Saturday, March 02, 2013
sinking the sale
For those of you who have been astounded at my good luck in selling my house, get out your schadenfreude calculators.
Let me bring you up to date. The buyers of my house have been looking at it long before I had decided to sell it. When the sign went up, so did their hands.
While I was in Mexico, the house inspector and the appraiser came through and found nothing surprising. Well, the house inspector found nothing surprising. The appraiser found something that did not exist.
A little back story may help. The owner prior to me was an amateur photographer. Back in the day when photographers still used film. Her husband built a very nice dark room for her. In the basement. Complete with a stop bath sink.

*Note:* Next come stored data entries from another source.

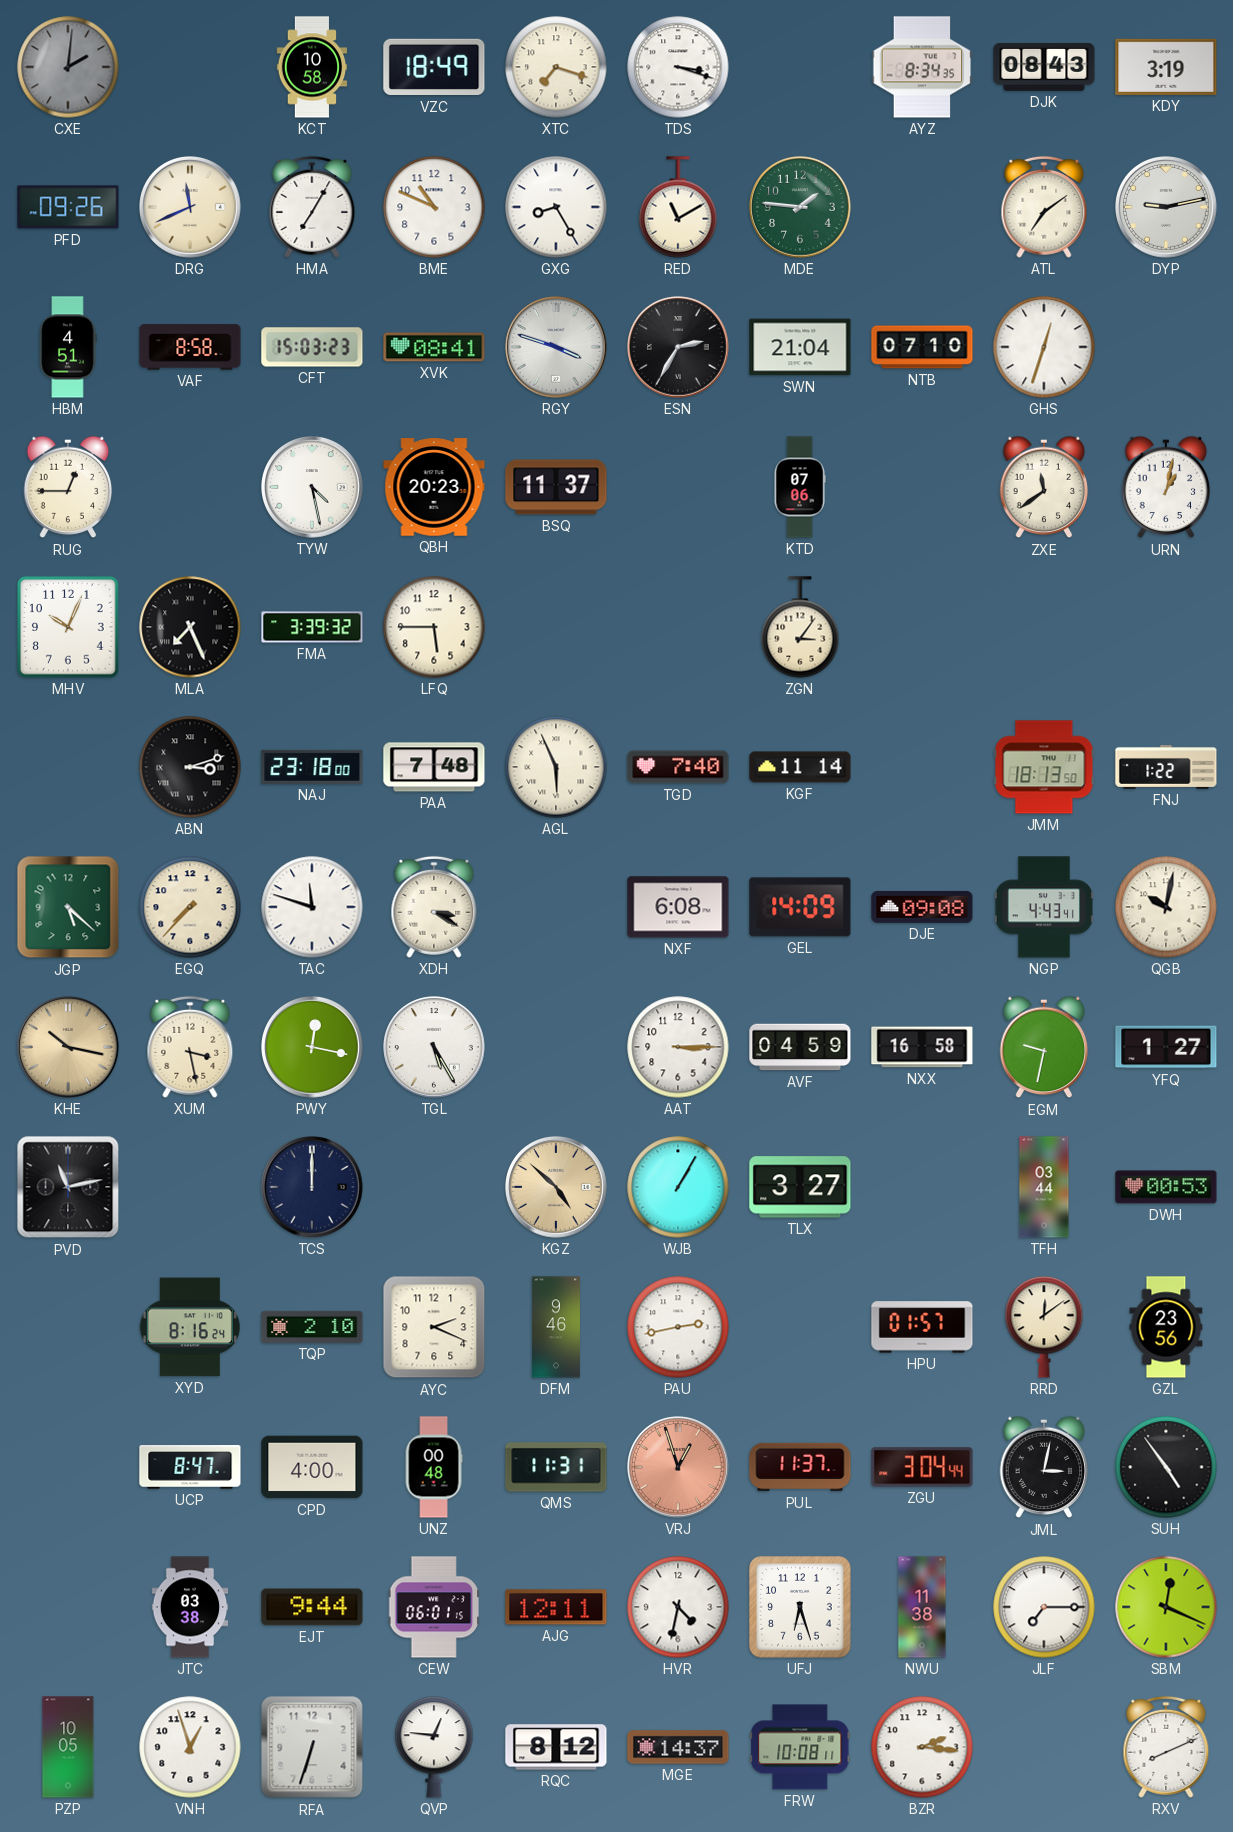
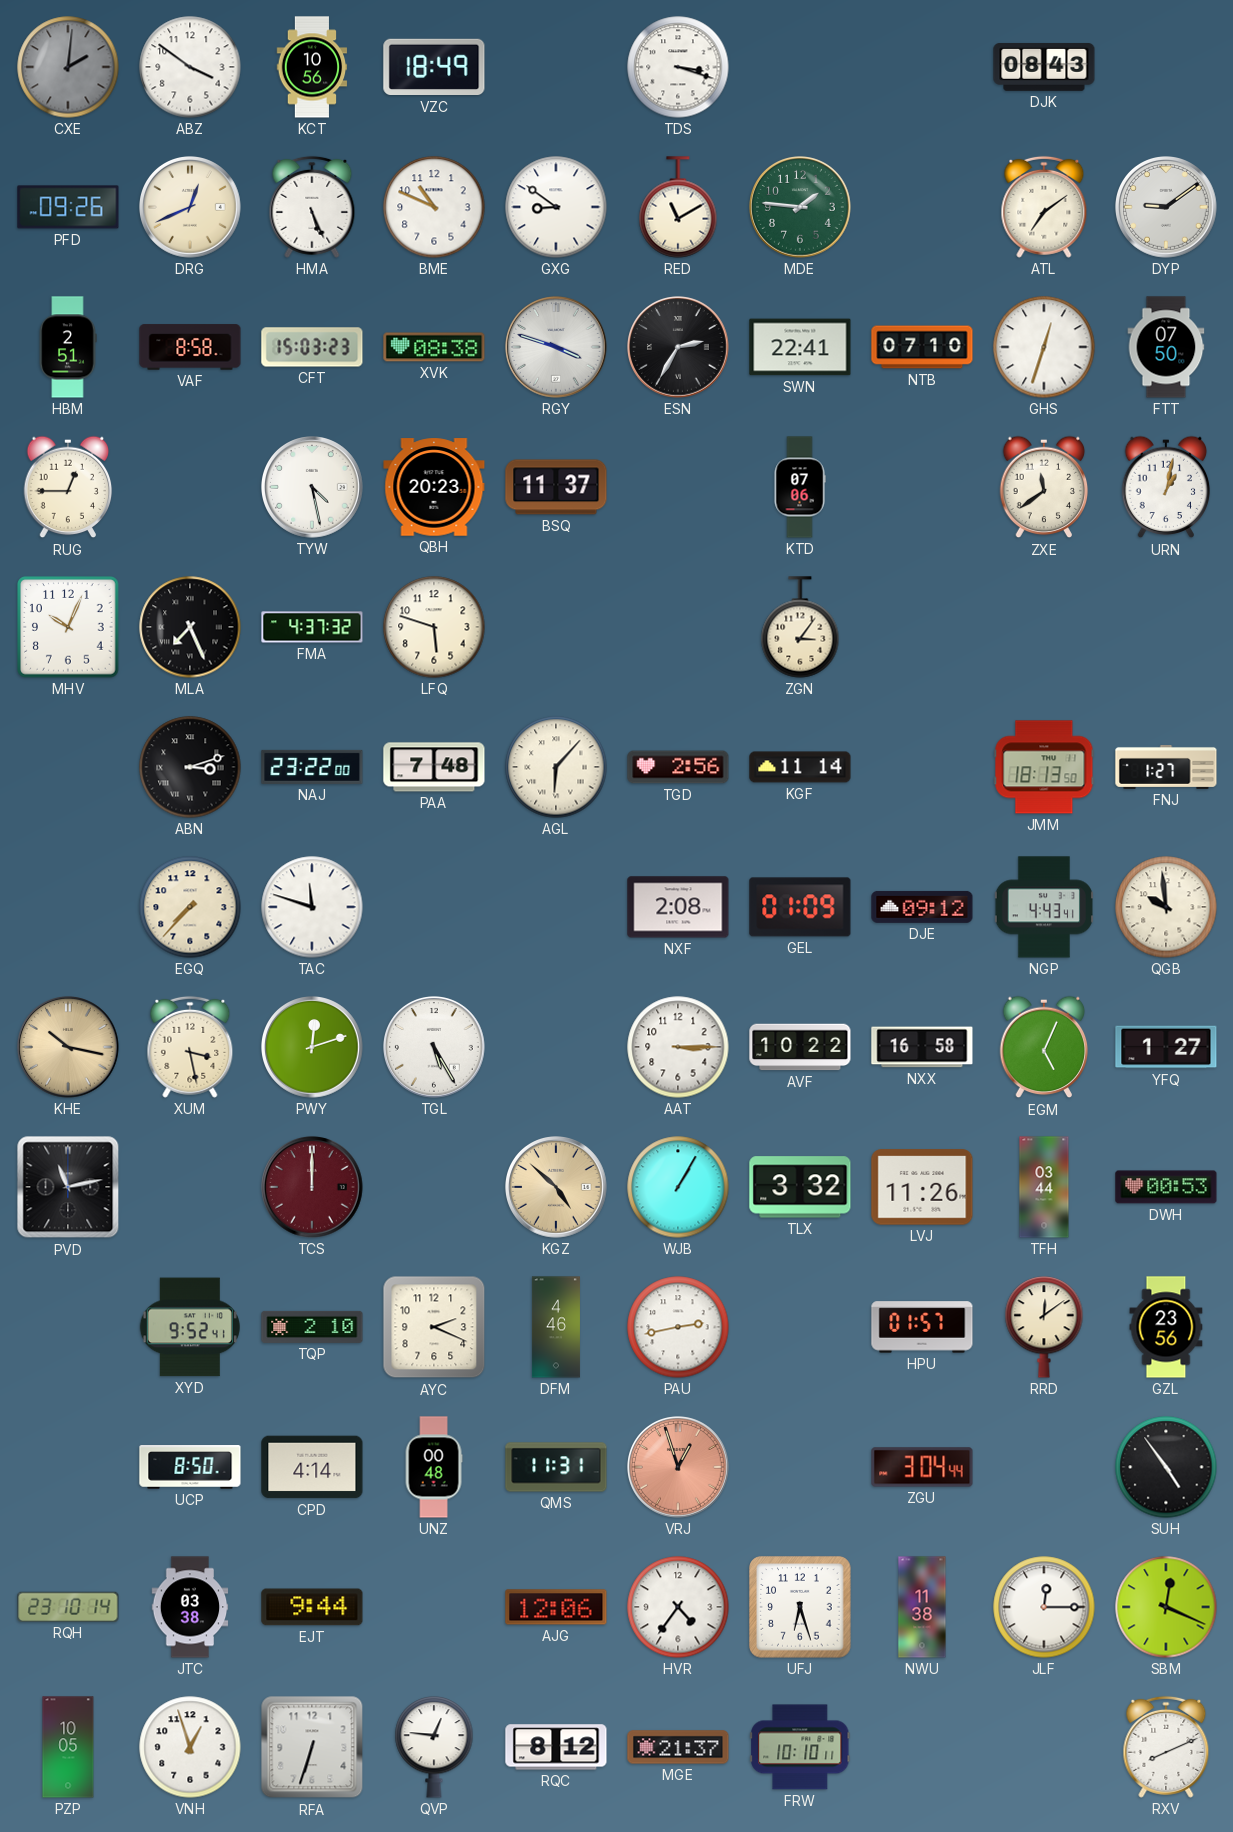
ABZ: none -> 3:51
KCT: 10:58 -> 10:56
XTC: 7:18 -> none
AYZ: 8:34 -> none
KDY: 3:19 -> none
DRG: 11:41 -> 12:41
HMA: 7:05 -> 5:26
GXG: 8:25 -> 8:51
DYP: 9:13 -> 9:09
HBM: 4:51 -> 2:51
XVK: 08:41 -> 08:38
SWN: 21:04 -> 22:41
FTT: none -> 07:50
FMA: 3:39 -> 4:37
LFQ: 5:45 -> 5:48
NAJ: 23:18 -> 23:22
AGL: 5:56 -> 6:07
TGD: 7:40 -> 2:56
FNJ: 1:22 -> 1:27
JGP: 5:22 -> none
XDH: 3:20 -> none
NXF: 6:08 -> 2:08
GEL: 14:09 -> 01:09
DJE: 09:08 -> 09:12
QGB: 10:02 -> 9:59
PWY: 12:17 -> 12:12
AVF: 04:59 -> 10:22
EGM: 9:32 -> 5:04
TCS dial: navy -> burgundy
TLX: 3:27 -> 3:32
LVJ: none -> 11:26
XYD: 8:16 -> 9:52
DFM: 9:46 -> 4:46
UCP: 8:47 -> 8:50
CPD: 4:00 -> 4:14
PUL: 11:37 -> none
JML: 3:02 -> none
RQH: none -> 23:10
CEW: 06:01 -> none
AJG: 12:11 -> 12:06
HVR: 4:32 -> 4:36
JLF: 7:15 -> 12:15
MGE: 14:37 -> 21:37
FRW: 10:08 -> 10:10
BZR: 2:16 -> none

I never used it as a dark room. Instead, it turned into an all-purpose storage room. And that is how matters remained until last month.
The appraiser failed to recognize the room as a darkroom. Now, I realize darkrooms were unusual in homes before the advent of digital photography. They are now rarer than buggy whips.
Instead of a darkroom, he saw -- wait for it -- a kitchen. A kitchen! The only thing the darkroom has in common with a kitchen is a sink. But the slant of the sink looks far more like an autopsy table than it does a kitchen.
Grasping for support, the appraiser noted a freezer was two rooms away in the basement. Along with a washing machine and a dryer. I am surprised that the appraiser did not conclude I was running a Chinese laundry in my basement.
His error has stalled the closing process. Until the freezer is removed and someone checks the room for surreptitious natural gas outlets (outlets that exist only in his fevered mind), the closing cannot proceed.
On Monday, the Oregon Energy Trust will drag the freezer out of the basement -- and the closing process can get back on track.
Unless, of course, the appraiser uncovers a Communist spy cell in my basement.